Finally, a fully funded CSU

Gov. Gavin Newsom’s decision to fully fund the CSU system, meaning there will be no tuition increase next year, should be met with emphatic applause by Sonoma State students. In previous years, the threat of a tuition increase has constantly loomed over students as California’s government has failed to provide all of the funding the CSU has requested.

Newsom’s budget plan shows his commitment to education. In addition to fully funding the CSU, his plan calls for an additional $262 million in one-time funds that would be mainly devoted to fixing up CSU campus buildings and building child care centers. It also provides $2 million to explore adding a new CSU in Stockton.

“This marks the single largest proposed investment by any governor in the history of the university and we are extremely appreciative of Governor Newsom’s bold investment in us,” CSU Chancellor Timothy P. White said in a statement.

In previous years, former Gov. Jerry Brown’s budget would fall short, by tens of millions of dollars, on the money the CSU was asking for to fund itself.

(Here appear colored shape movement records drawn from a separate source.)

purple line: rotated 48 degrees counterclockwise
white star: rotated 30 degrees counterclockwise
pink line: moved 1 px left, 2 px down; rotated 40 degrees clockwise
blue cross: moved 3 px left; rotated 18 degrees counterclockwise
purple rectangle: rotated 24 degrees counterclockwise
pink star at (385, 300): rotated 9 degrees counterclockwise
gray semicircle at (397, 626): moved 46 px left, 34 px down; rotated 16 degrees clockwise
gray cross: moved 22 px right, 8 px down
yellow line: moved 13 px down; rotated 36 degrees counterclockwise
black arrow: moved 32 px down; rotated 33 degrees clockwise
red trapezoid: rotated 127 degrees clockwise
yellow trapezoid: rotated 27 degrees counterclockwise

This would leave students, faculty, and leadership begging the state for more money, or else face a tuition increase.

The lack of investment by California in its higher education came to a head when the CSU raised tuition by five percent for the 2017-2018 school year. Another similar increase was proposed, that would’ve taken effect this year, that the CSU thankfully decided against. 

Tuition increases are unfair to students, especially considering the already enormous cost of going to a four year college. When students start college, it is common practice to plan out the finances of all four years of attending school. When tuition goes up in the middle of a person’s time at the university it can throw their entire plan for a loop. Financial aid or parent’s help may no longer be enough.

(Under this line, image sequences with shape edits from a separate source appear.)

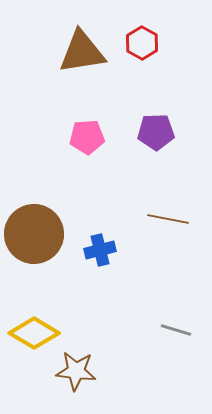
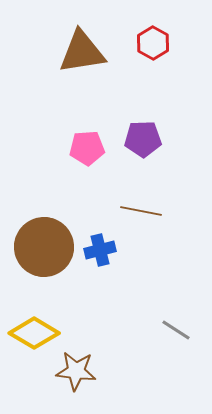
red hexagon: moved 11 px right
purple pentagon: moved 13 px left, 7 px down
pink pentagon: moved 11 px down
brown line: moved 27 px left, 8 px up
brown circle: moved 10 px right, 13 px down
gray line: rotated 16 degrees clockwise
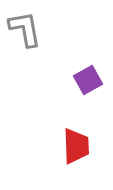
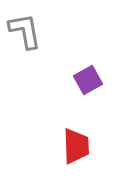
gray L-shape: moved 2 px down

Sonoma State’s tuition is $7,798 per year. New students come here expecting to pay this for the entirety of their time here. While this number is subject to change, to raise tuition while someone is already committed to going here forces them to pay more even when they don’t want to.

Newsom’s budget shows that when something is a priority it is easy to pay for. California’s budget is massive -- $209 billion -- and nine percent of it will go to higher education. Higher education can be made a priority while still paying for other important things, like $60 billion for K-12 education. 

It is about time California invested in its students. Not only will this budget plan give financial relief to the young residents of this state, it will set the entire state up for future success as more people can pursue higher education without worrying about it becoming even more expensive.

Just 12 years ago, tuition was less than half of what is today. Steady increases to the price in the beginning of the decade created a new normal where one semester of tuition costs more than a car. It shouldn’t be this hard to get an education.

Hopefully in 2020 and beyond, the California state government maintains the level of funding the CSU needs. This will create economic stability and peace of mind for millions of California students.